Man rows along canal to raise awareness
By Richard Palmer
To increase awareness of the major threat of prostate cancer to men, a Chicago man is making a 1,700-mile kayak trip from Chicago to New York City.
Aboard his kayak, Skip Ciccarelli passed through Baldwinsville last week coming to the final chapter of his 1,700-mile journey to New York, which he has named Paddling for Prostate in '08.
"By drawing attention to prostrate cancer, I'm hoping more men will get prostate check ups, psa testing and cause more research to focus on prostate cancer which is the second largest killer of men," he said.
The journey began on June 14 when Ciccarelli departed from Lincoln Park Boat Club in Chicago and began paddling his way toward New York City, where he plans to arrive on Aug. 8. To achieve this goal, he has to paddle about 40 miles a day. With time built in for inclement weather, the entire paddling journey is expected to last 54 days.
His days begin early, but the most formidable part is over - sailing through the Great Lakes. Crossing to Michigan's Upper Peninsula, he made his way through the Mackinac Straits and then down Michigan's east coast to Lake Huron. From there, he paddled down the St. Clair River (which borders the U.S. and Canada), through Lake St. Clair, then down the Detroit River to Lake Erie.

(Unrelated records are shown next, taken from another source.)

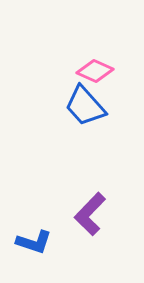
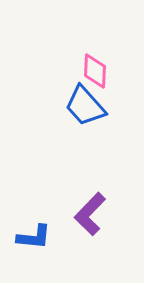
pink diamond: rotated 69 degrees clockwise
blue L-shape: moved 5 px up; rotated 12 degrees counterclockwise
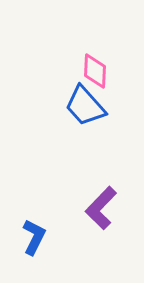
purple L-shape: moved 11 px right, 6 px up
blue L-shape: rotated 69 degrees counterclockwise
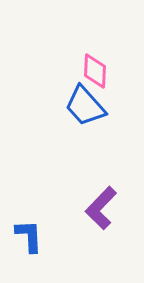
blue L-shape: moved 5 px left, 1 px up; rotated 30 degrees counterclockwise
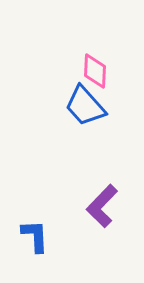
purple L-shape: moved 1 px right, 2 px up
blue L-shape: moved 6 px right
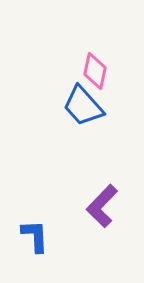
pink diamond: rotated 9 degrees clockwise
blue trapezoid: moved 2 px left
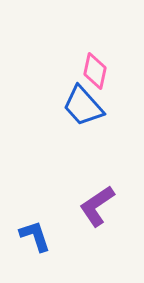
purple L-shape: moved 5 px left; rotated 12 degrees clockwise
blue L-shape: rotated 15 degrees counterclockwise
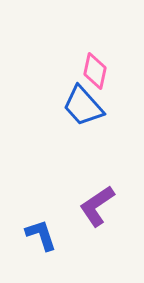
blue L-shape: moved 6 px right, 1 px up
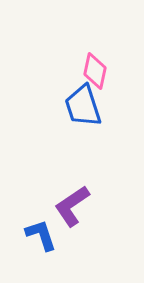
blue trapezoid: rotated 24 degrees clockwise
purple L-shape: moved 25 px left
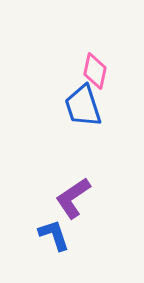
purple L-shape: moved 1 px right, 8 px up
blue L-shape: moved 13 px right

Traveling east on Lake Erie, he continued to Buffalo. He entered the canal at Tonawanda to begin his journey through the Erie Canal towards the Hudson River, then on to New York City.
Ciccarelli said he hopes kayak clubs, cancer support groups, men's groups and individuals will join him and help get the word out about both his journey and prostate cancer awareness. He said he would be delighted to have fellow kayakers paddle with him for stretches along the route. Other supporters can simply wave from shore to encourage him along the way.
Himself a prostate cancer survivor, Ciccarelli said he has a passion for kayaking.
"I have competed in various 5-, 10-, 30- and 70-mile kayak competitions," he said. "Because I am a husband, father of three adult children and a high school teacher, I have been through many varied experiences; but perhaps one of the most profound is that I have come to understand how little men seem to know about their bodies."